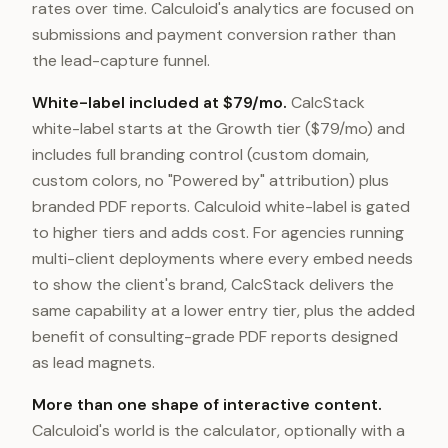
rates over time. Calculoid's analytics are focused on
submissions and payment conversion rather than
the lead-capture funnel.
White-label included at $79/mo.
CalcStack
white-label starts at the Growth tier ($79/mo) and
includes full branding control (custom domain,
custom colors, no "Powered by" attribution) plus
branded PDF reports. Calculoid white-label is gated
to higher tiers and adds cost. For agencies running
multi-client deployments where every embed needs
to show the client's brand, CalcStack delivers the
same capability at a lower entry tier, plus the added
benefit of consulting-grade PDF reports designed
as lead magnets.
More than one shape of interactive content.
Calculoid's world is the calculator, optionally with a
□ □ □ □ □ □ □
### Goal of the exercise
Drop every picture, then write out the remaining entries above exactly as they appear.

### Expected output
rates over time. Calculoid's analytics are focused on
submissions and payment conversion rather than
the lead-capture funnel.
White-label included at $79/mo.
CalcStack
white-label starts at the Growth tier ($79/mo) and
includes full branding control (custom domain,
custom colors, no "Powered by" attribution) plus
branded PDF reports. Calculoid white-label is gated
to higher tiers and adds cost. For agencies running
multi-client deployments where every embed needs
to show the client's brand, CalcStack delivers the
same capability at a lower entry tier, plus the added
benefit of consulting-grade PDF reports designed
as lead magnets.
More than one shape of interactive content.
Calculoid's world is the calculator, optionally with a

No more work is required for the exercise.